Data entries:
»»

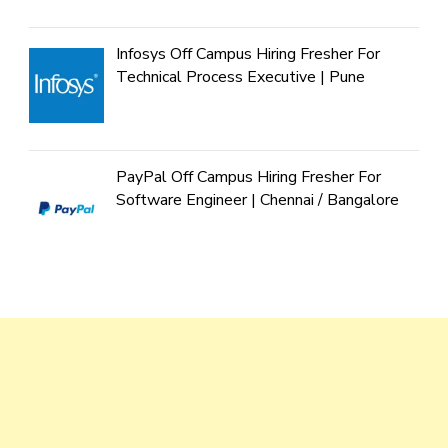
Infosys Off Campus Hiring Fresher For
Technical Process Executive | Pune
PayPal Off Campus Hiring Fresher For
Software Engineer | Chennai / Bangalore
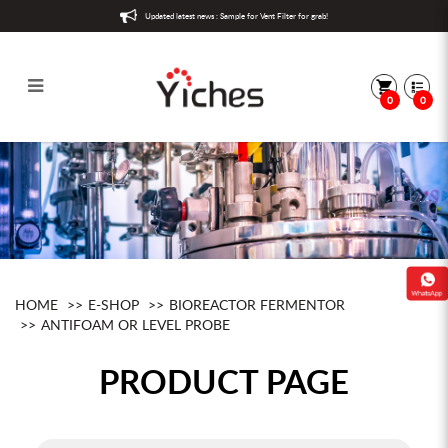
Updated latest news : Sample for Vent Filter for grab!
0
0
Antifoam or level probe
HOME
E-SHOP
BIOREACTOR FERMENTOR
ANTIFOAM OR LEVEL PROBE
PRODUCT PAGE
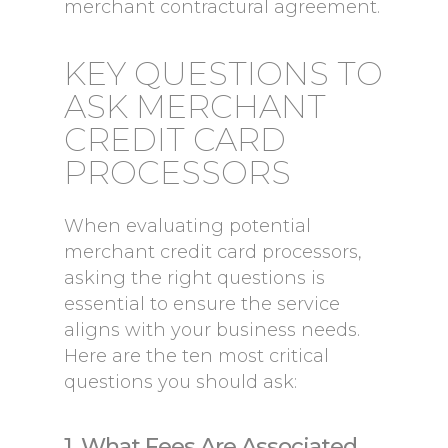
merchant contractural agreement.
KEY QUESTIONS TO
ASK MERCHANT
CREDIT CARD
PROCESSORS
When evaluating potential
merchant credit card processors,
asking the right questions is
essential to ensure the service
aligns with your business needs.
Here are the ten most critical
questions you should ask:
1. What Fees Are Associated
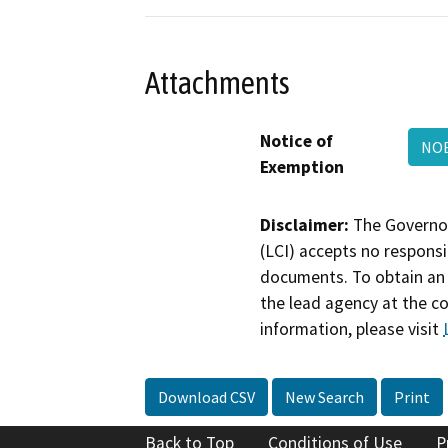
Attachments
Notice of
NOE
Exemption
Disclaimer:
The Governor
(LCI) accepts no responsib
documents. To obtain an 
the lead agency at the c
information, please visit
Download CSV
New Search
Print
Back to Top
Conditions of Use
P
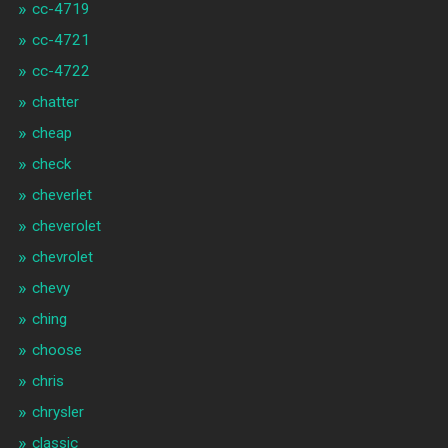
cc-4719
cc-4721
cc-4722
chatter
cheap
check
cheverlet
cheverolet
chevrolet
chevy
ching
choose
chris
chrysler
classic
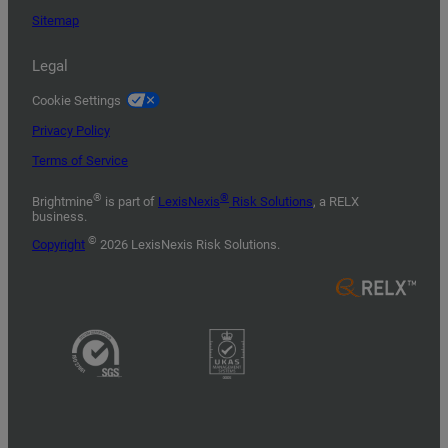
Sitemap
Legal
Cookie Settings
Privacy Policy
Terms of Service
®
®
Brightmine
is part of
LexisNexis
Risk Solutions
, a RELX
business.
©
Copyright
2026 LexisNexis Risk Solutions.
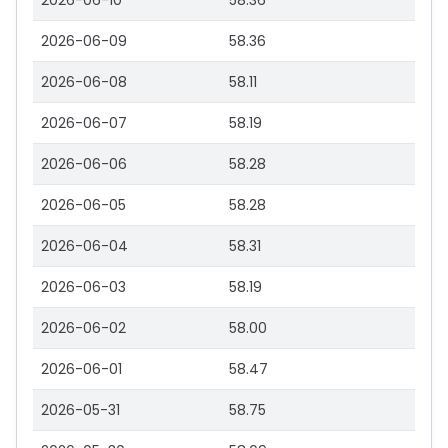
2026-06-10
58.36
2026-06-09
58.36
2026-06-08
58.11
2026-06-07
58.19
2026-06-06
58.28
2026-06-05
58.28
2026-06-04
58.31
2026-06-03
58.19
2026-06-02
58.00
2026-06-01
58.47
2026-05-31
58.75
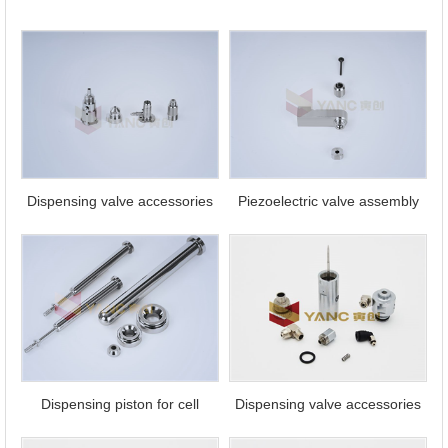
Contact
Us
Dispensing valve accessories
Piezoelectric valve assembly
Dispensing piston for cell
Dispensing valve accessories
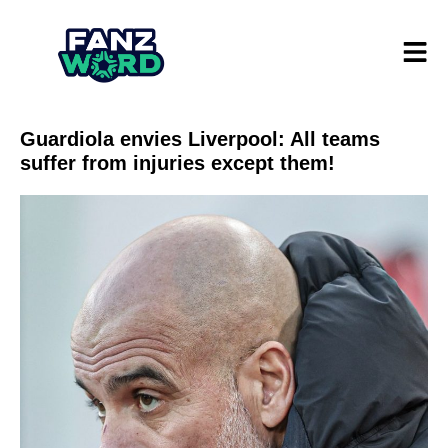
Guardiola envies Liverpool: All teams
suffer from injuries except them!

««

### WORK TO BE COMPLETED
Whatever pictures the entries contain, omit them, and write the rest out exactly.

### WRITTEN ANSWER
Infosys Off Campus Hiring Fresher For
Technical Process Executive | Pune
PayPal Off Campus Hiring Fresher For
Software Engineer | Chennai / Bangalore
Updated latest news : Sample for Vent Filter for grab!
0
0
Antifoam or level probe
HOME
E-SHOP
BIOREACTOR FERMENTOR
ANTIFOAM OR LEVEL PROBE
PRODUCT PAGE
merchant contractural agreement.
KEY QUESTIONS TO
ASK MERCHANT
CREDIT CARD
PROCESSORS
When evaluating potential
merchant credit card processors,
asking the right questions is
essential to ensure the service
aligns with your business needs.
Here are the ten most critical
questions you should ask:
1. What Fees Are Associated
Attachments
Notice of
NOE
Exemption
Disclaimer:
The Governor
(LCI) accepts no responsib
documents. To obtain an 
the lead agency at the c
information, please visit
Download CSV
New Search
Print
Back to Top
Conditions of Use
P
cc-4719
cc-4721
cc-4722
chatter
cheap
check
cheverlet
cheverolet
chevrolet
chevy
ching
choose
chris
chrysler
classic
Sitemap
Legal
Cookie Settings
Privacy Policy
Terms of Service
®
®
Brightmine
is part of
LexisNexis
Risk Solutions
, a RELX
business.
©
Copyright
2026 LexisNexis Risk Solutions.
2026-06-10
58.36
2026-06-09
58.36
2026-06-08
58.11
2026-06-07
58.19
2026-06-06
58.28
2026-06-05
58.28
2026-06-04
58.31
2026-06-03
58.19
2026-06-02
58.00
2026-06-01
58.47
2026-05-31
58.75
Contact
Us
Dispensing valve accessories
Piezoelectric valve assembly
Dispensing piston for cell
Dispensing valve accessories
Guardiola envies Liverpool: All teams
suffer from injuries except them!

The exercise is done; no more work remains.